1969 ‘da “Mustafa Karaer”i tanımıştık…
Salon efendisiyle ama, gazetecilerin kavgalarını bile ayırırdı…
"Mehmet Saraçoğlu", tam bir "Baba"ydı...
"Münir Güney", Yenikent'i yaratan kibar, duygusal bir insandı...
"Sami Sönmez" bir harika...
Keşke, emeklilik için gelmeseydi...
"Ali Fuat Güven", bir ayrıcalıktı valiler arasında...
"Kadir Çalışıcı"yı uzun uzadıya anlatmaya gerek yok...
"Vali Baba" kaldı adı...
"Kadir Koçdemir" için, bir "Cengiz Han" yakıştırmasını bile yapacak fırsat bulamadık...
***
İçlerinden biri demişti ki :
"Vali, hükümetin ya da iktidarın o bölgedeki istihbarat başkanıdır..."
Son günlerde yaşadıklarımıza ve gördüğümüz valilere bakarsak, doğru bir tanım!..

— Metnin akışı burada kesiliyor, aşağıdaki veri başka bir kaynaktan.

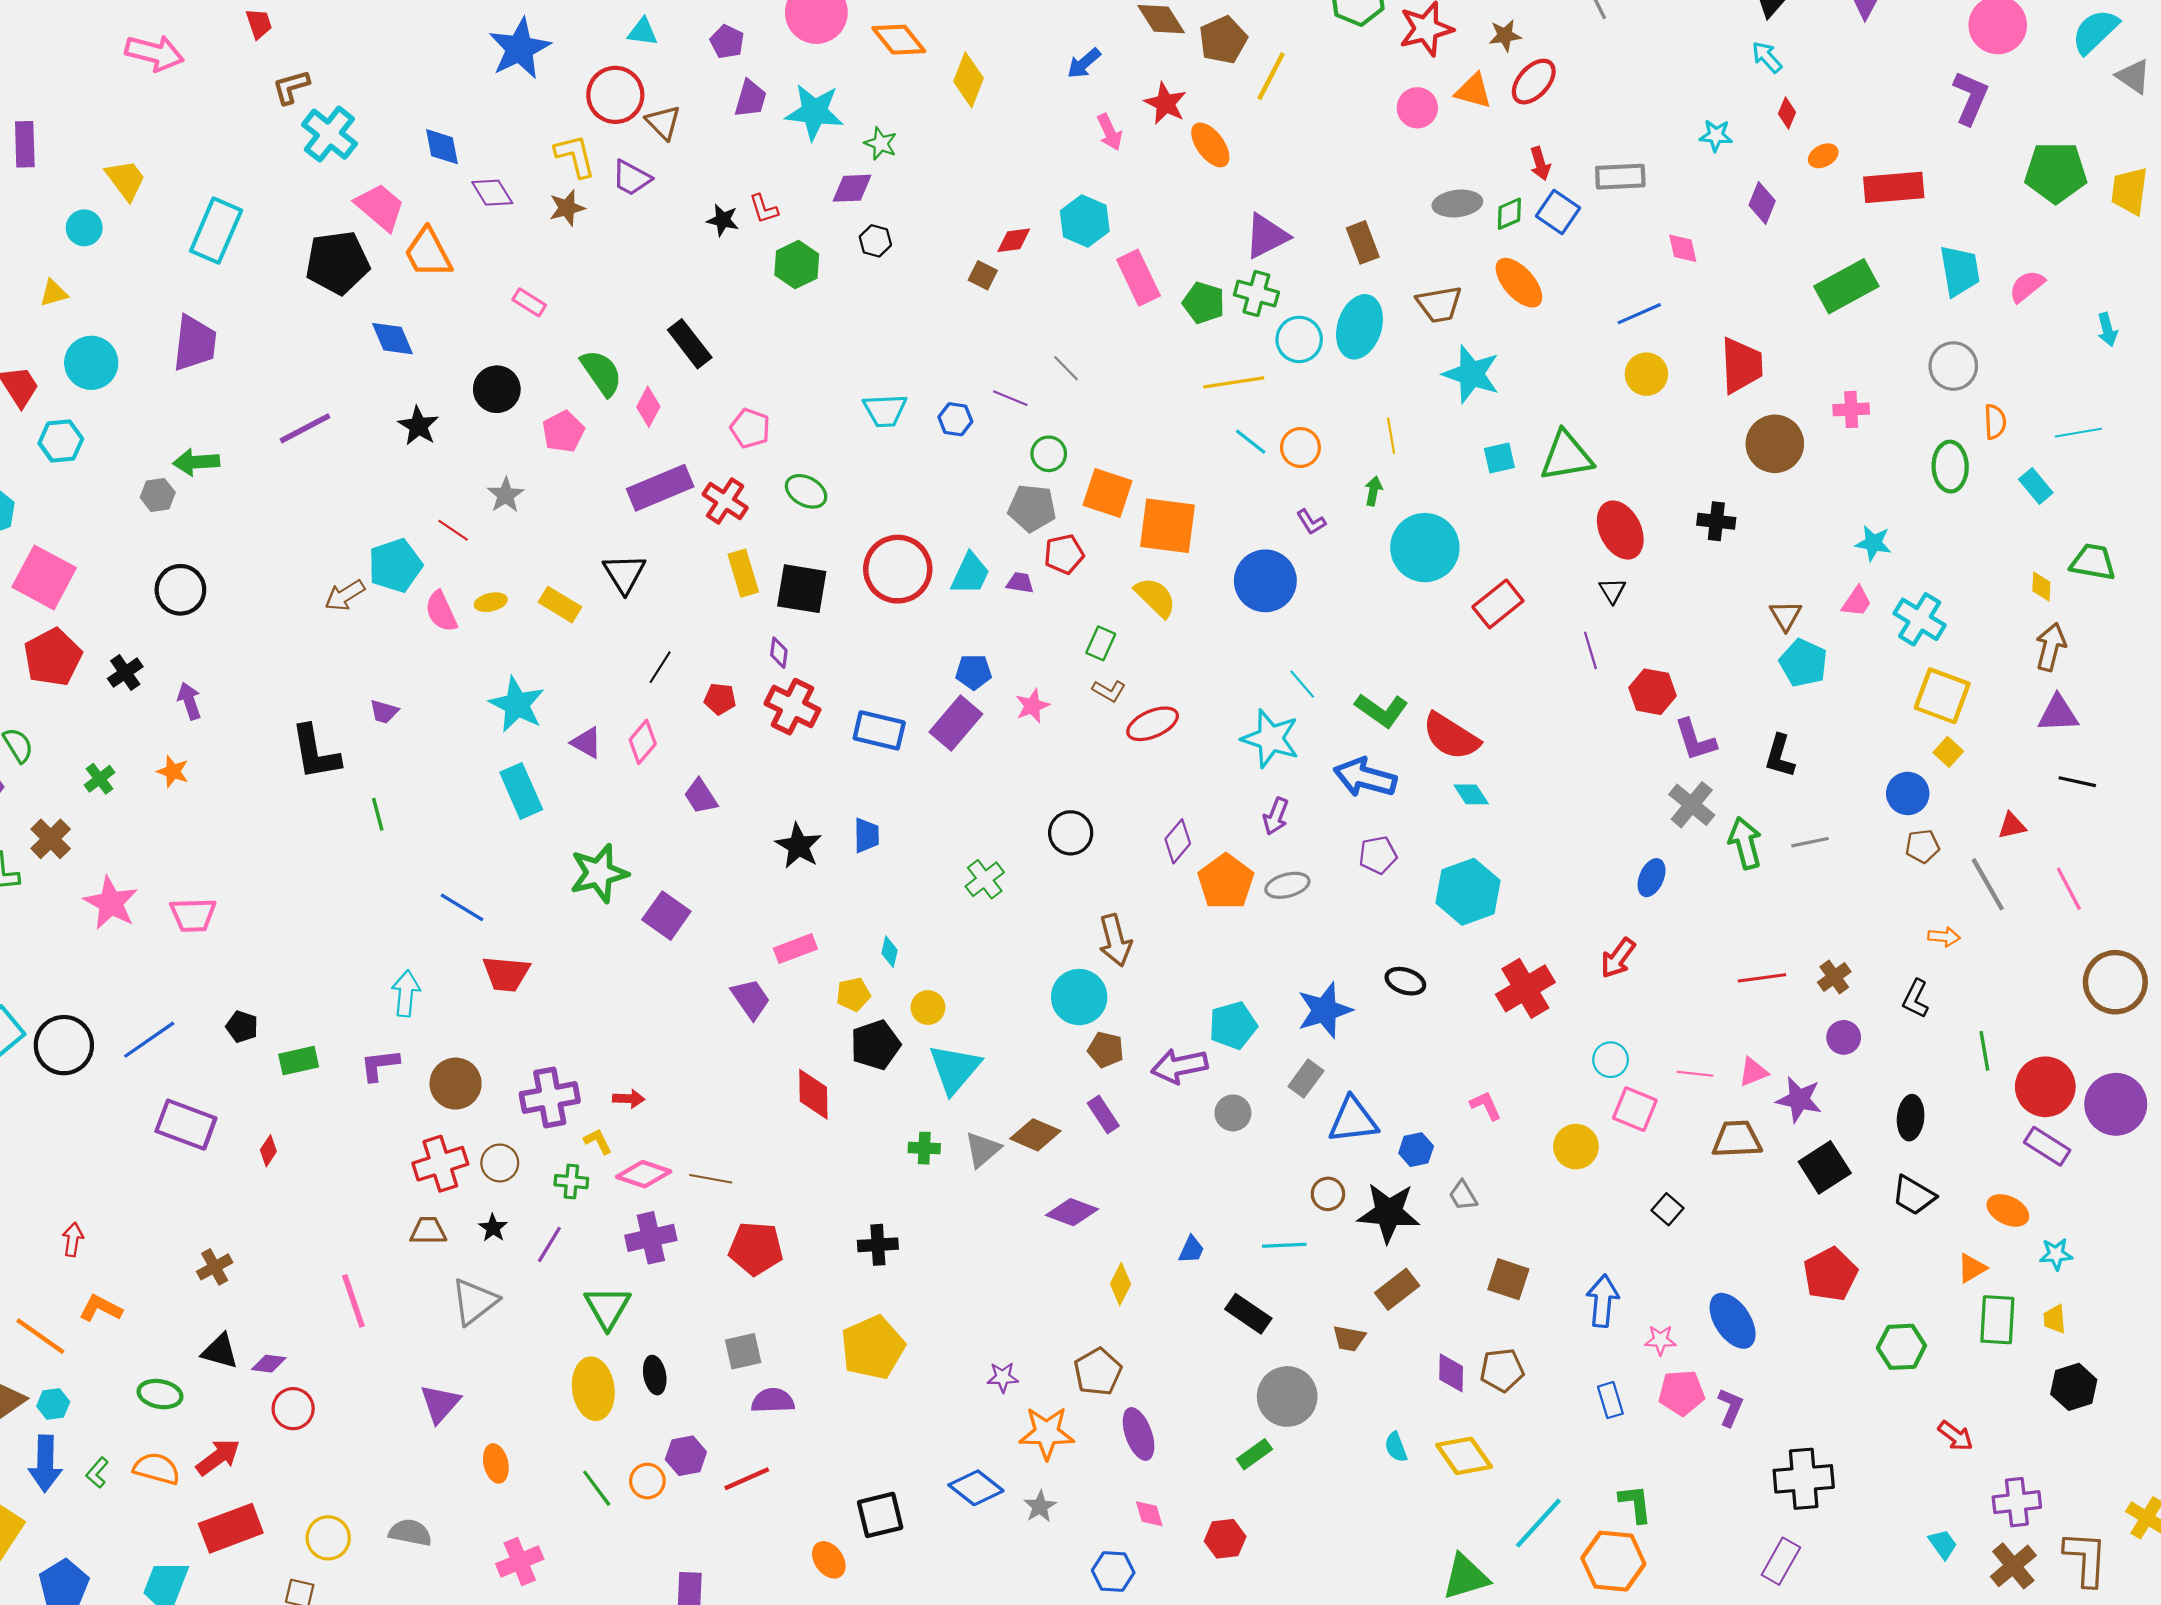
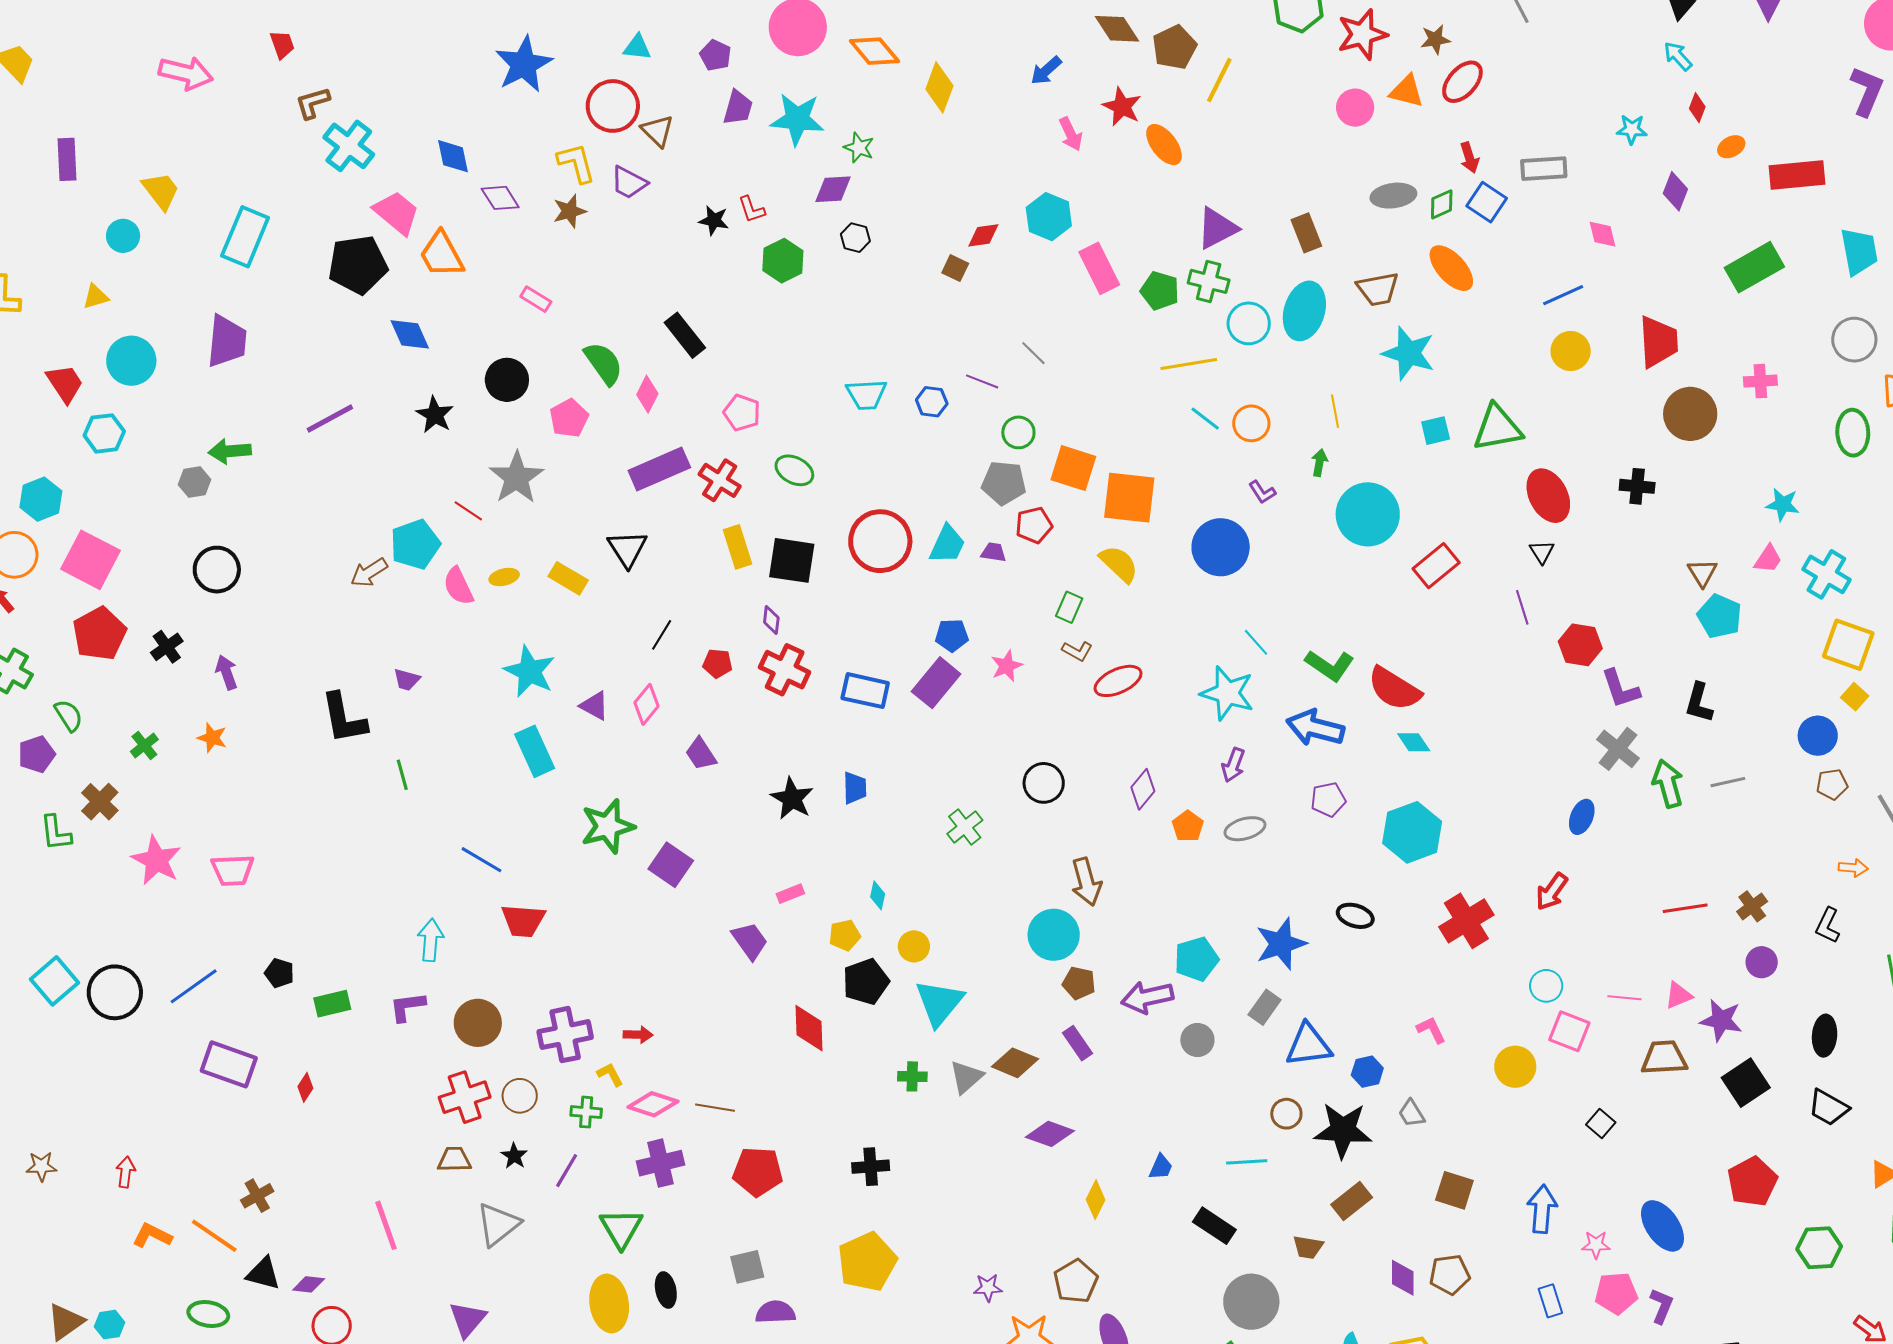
gray star: (506, 495) -> (516, 478), size x1.6
orange pentagon: (1226, 882) -> (1188, 826), size x0.6
pink rectangle: (795, 949) -> (790, 894), size x0.7
orange line: (40, 1336) -> (214, 1236), moved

Fenerbahçe otobüsüne yapılan silahlı saldırıdan sonra, Trabzon Valisi "Abdil Celil öz" bunu kanıtlıyordu...
"Taştır, taş" dedi adam!...
Tarihe "Öldüren azarı" ile geçen Yalova Valisi "Selim Cebiroğlu", o koltukta hangi vicdanla oturuyor acaba?
Ya da vatandaşa "Gavat" diyen eski Adana Valisi "Hüseyin Avni Coş"a ne demeli?
Edirne Valisi "Dursun Şahin"in nefret söylemi de bir başkaydı!
***
Ve de Eskişehir Valisi "Güngör Azim Tuna..."
Fazla söze gerek yok!
Bir meslektaşımıza, "Yerin altı da var, unutma" sözleriyle...
"Heyecan getirdi Eskişehir'e!"
Rahmetli "Mustafa Karaer" halt etmiş...
“Gazeteci kavgası önlemekle!”
Seçimlerin Saadet Formülü!...
Seçimlere çok az kaldı ya, "Saadet formülü" yine gündemde...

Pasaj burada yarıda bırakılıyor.